Но я, я не знала, зачем делаю это. Я будто чествовала, что должна. Это было как ... как в тот раз, когда мне пришлось убить маленькую милую мышку, еще живую, которую принес — растерзанную — наш последний кот. Ты просто не можешь оставить так, просто не можешь ...
Или это было что-то другое? Не знаю. И не узнаю никогда.
Последний замок сдался. Дверь распахнулась.

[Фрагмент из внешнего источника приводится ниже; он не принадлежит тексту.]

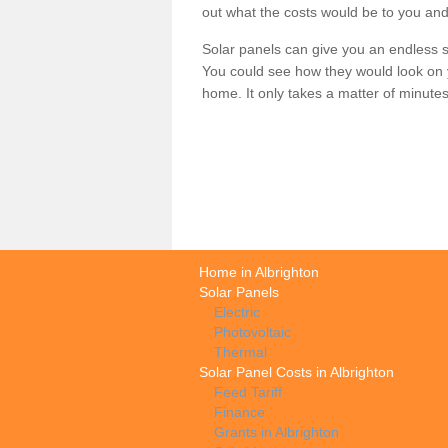
out what the costs would be to you and
Solar panels can give you an endless su
You could see how they would look on 
home. It only takes a matter of minutes t
Home in Albrighton
Solar Panels
Electric
Photovoltaic
Thermal
Solar Panel Costs in Albrighton
Feed Tariff
Finance
Grants in Albrighton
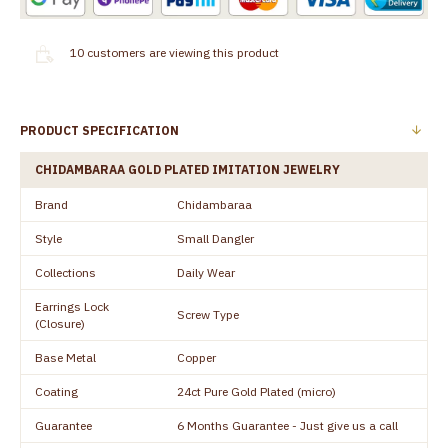
10
customers are viewing this product
PRODUCT SPECIFICATION
CHIDAMBARAA GOLD PLATED IMITATION JEWELRY
Brand
Chidambaraa
Style
Small Dangler
Collections
Daily Wear
Earrings Lock
Screw Type
(Closure)
Base Metal
Copper
Coating
24ct Pure Gold Plated (micro)
Guarantee
6 Months Guarantee - Just give us a call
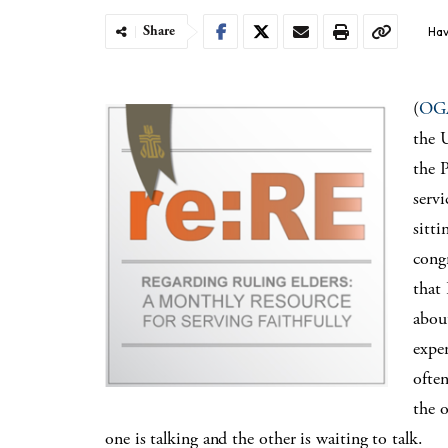
Share
Hav
(
OG
the U
the 
serv
sitti
cong
that
abou
exper
ofte
the 
one is talking and the other is waiting to talk.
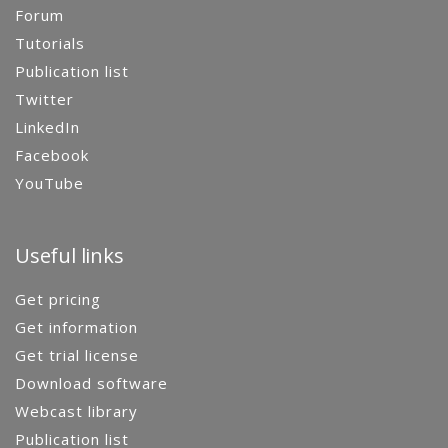
Forum
Tutorials
Publication list
Twitter
LinkedIn
Facebook
YouTube
Useful links
Get pricing
Get information
Get trial license
Download software
Webcast library
Publication list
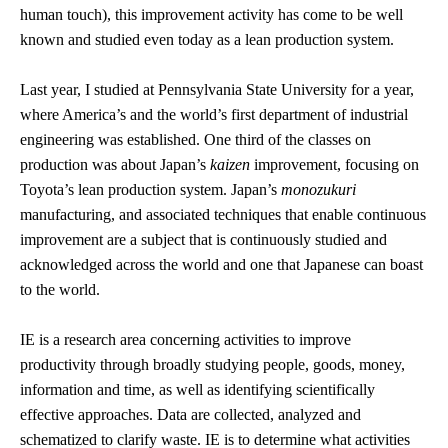
human touch), this improvement activity has come to be well
known and studied even today as a lean production system.
Last year, I studied at Pennsylvania State University for a year,
where America’s and the world’s first department of industrial
engineering was established. One third of the classes on
production was about Japan’s
kaizen
improvement, focusing on
Toyota’s lean production system. Japan’s
monozukuri
manufacturing, and associated techniques that enable continuous
improvement are a subject that is continuously studied and
acknowledged across the world and one that Japanese can boast
to the world.
IE is a research area concerning activities to improve
productivity through broadly studying people, goods, money,
information and time, as well as identifying scientifically
effective approaches. Data are collected, analyzed and
schematized to clarify waste. IE is to determine what activities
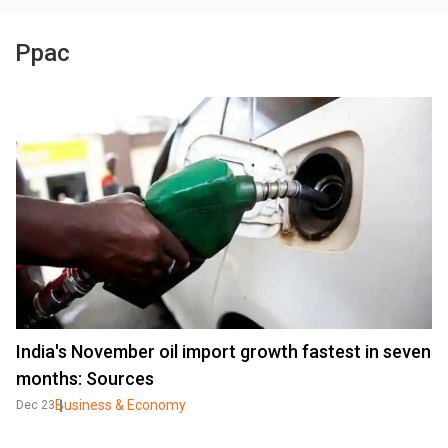
Ppac
India's November oil import growth fastest in seven
months: Sources
Business & Economy
Dec 23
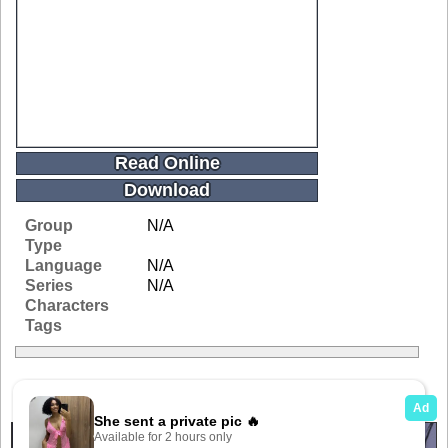
Read Online
Download
Group
N/A
Type
Language
N/A
Series
N/A
Characters
Tags
Related Galleries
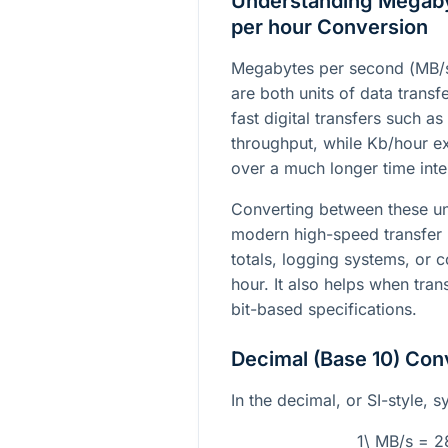
Understanding Megabyt
per hour Conversion
Megabytes per second (
MB/
are both units of data transf
fast digital transfers such 
throughput, while
Kb/hour
ex
over a much longer time inter
Converting between these un
modern high-speed transfer 
totals, logging systems, or 
hour. It also helps when tra
bit-based specifications.
Decimal (Base 10) Con
In the decimal, or SI-style, s
1\ MB/s = 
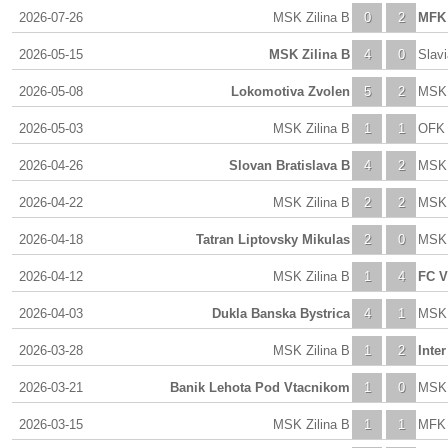
2026-07-26
MSK Zilina B
0
2
MFK 
2026-05-15
MSK Zilina B
4
0
Slav
2026-05-08
Lokomotiva Zvolen
5
2
MSK 
2026-05-03
MSK Zilina B
1
1
OFK 
2026-04-26
Slovan Bratislava B
4
2
MSK 
2026-04-22
MSK Zilina B
2
2
MSK 
2026-04-18
Tatran Liptovsky Mikulas
2
0
MSK 
2026-04-12
MSK Zilina B
1
4
FC V
2026-04-03
Dukla Banska Bystrica
4
1
MSK 
2026-03-28
MSK Zilina B
1
2
Inter
2026-03-21
Banik Lehota Pod Vtacnikom
1
0
MSK 
2026-03-15
MSK Zilina B
1
1
MFK 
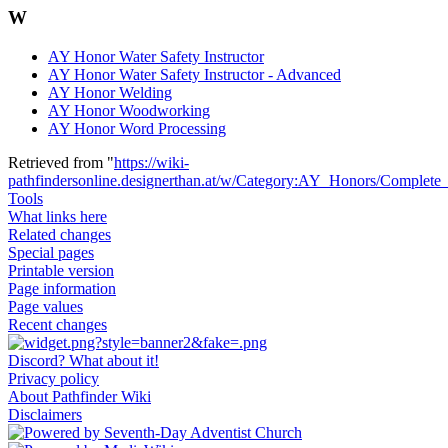
W
AY Honor Water Safety Instructor
AY Honor Water Safety Instructor - Advanced
AY Honor Welding
AY Honor Woodworking
AY Honor Word Processing
Retrieved from "
https://wiki-
pathfindersonline.designerthan.at/w/Category:AY_Honors/Complete
Tools
What links here
Related changes
Special pages
Printable version
Page information
Page values
Recent changes
Discord? What about it!
Privacy policy
About Pathfinder Wiki
Disclaimers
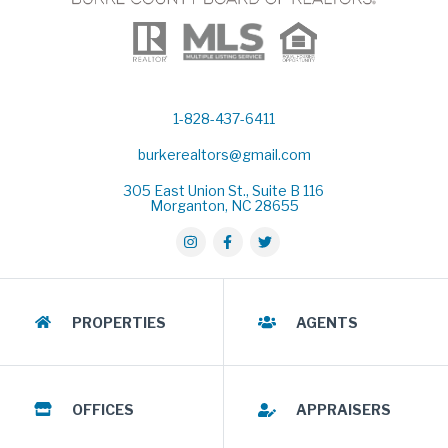
1-828-437-6411
burkerealtors@gmail.com
305 East Union St., Suite B 116
Morganton, NC 28655
PROPERTIES
AGENTS
OFFICES
APPRAISERS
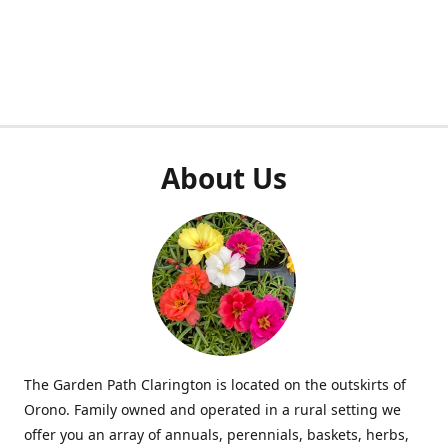
About Us
The Garden Path Clarington is located on the outskirts of
Orono. Family owned and operated in a rural setting we
offer you an array of annuals, perennials, baskets, herbs,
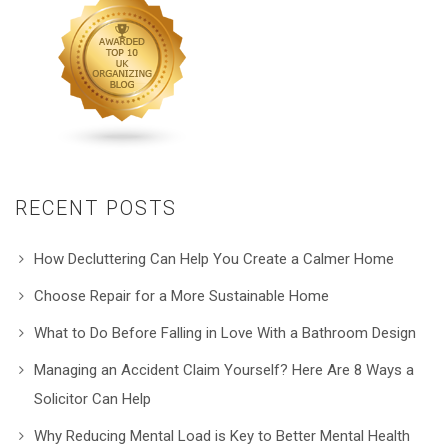
RECENT POSTS
How Decluttering Can Help You Create a Calmer Home
Choose Repair for a More Sustainable Home
What to Do Before Falling in Love With a Bathroom Design
Managing an Accident Claim Yourself? Here Are 8 Ways a
Solicitor Can Help
Why Reducing Mental Load is Key to Better Mental Health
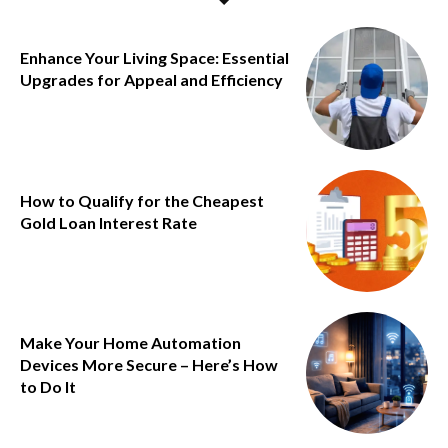
Enhance Your Living Space: Essential
Upgrades for Appeal and Efficiency
How to Qualify for the Cheapest
Gold Loan Interest Rate
Make Your Home Automation
Devices More Secure – Here’s How
to Do It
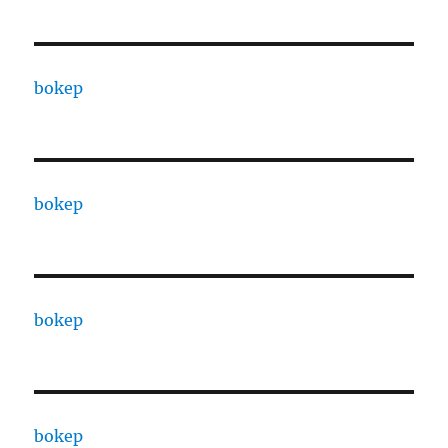
bokep
bokep
bokep
bokep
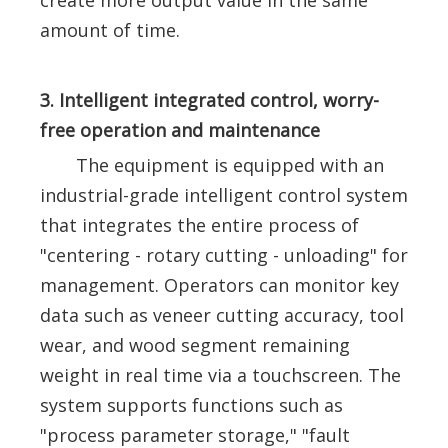
create more output value in the same
amount of time.
3. Intelligent integrated control, worry-
free operation and maintenance
The equipment is equipped with an
industrial-grade intelligent control system
that integrates the entire process of
"centering - rotary cutting - unloading" for
management. Operators can monitor key
data such as veneer cutting accuracy, tool
wear, and wood segment remaining
weight in real time via a touchscreen. The
system supports functions such as
"process parameter storage," "fault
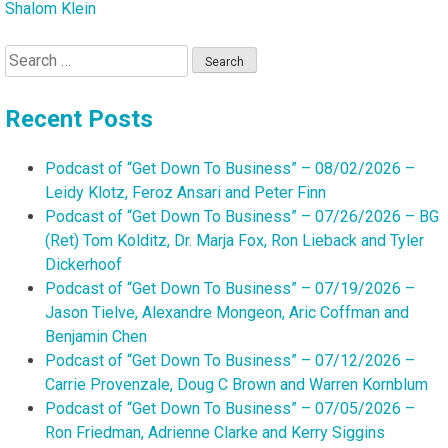
Shalom Klein
Search
for:
Recent Posts
Podcast of “Get Down To Business” – 08/02/2026 –
Leidy Klotz, Feroz Ansari and Peter Finn
Podcast of “Get Down To Business” – 07/26/2026 – BG
(Ret) Tom Kolditz, Dr. Marja Fox, Ron Lieback and Tyler
Dickerhoof
Podcast of “Get Down To Business” – 07/19/2026 –
Jason Tielve, Alexandre Mongeon, Aric Coffman and
Benjamin Chen
Podcast of “Get Down To Business” – 07/12/2026 –
Carrie Provenzale, Doug C Brown and Warren Kornblum
Podcast of “Get Down To Business” – 07/05/2026 –
Ron Friedman, Adrienne Clarke and Kerry Siggins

Она стояла там, в луче фонарика на солнечной батарее, который я заряжала каждый раз, когда появлялось солнце. Тонкое копье света вонзалось прямо в ее левую скулу, как раз туда, где почти ничего уже не было. То, что осталось от ее светлых волос, выглядело при этом свете зеленоватой паклей, а единственный уцелевший зеленый глаз скрывала гниющая кровавая короста. Видела ли она вообще?
— Джи ... — сказала я.
— Гизелла, — поправила она почти официальным тоном. — Эт мое имя.
И ее рука метнулась ко мне, чтобы разорвать или чтобы обнять, и я выстрелила навскидку, не целясь, как делали в старых триллерах, прямо в ее изуродованное лицо. Звук был другой. Ее голова, и без того уже ужасно исковерканная, просто распалась на куски. Похоже, это убивает их, такое повреждение черепа и мозга. Но может, и нет. Может, немного погодя они все равно встают, то, что от них рсталось, и, шаркая, возвращаются к своему существованию.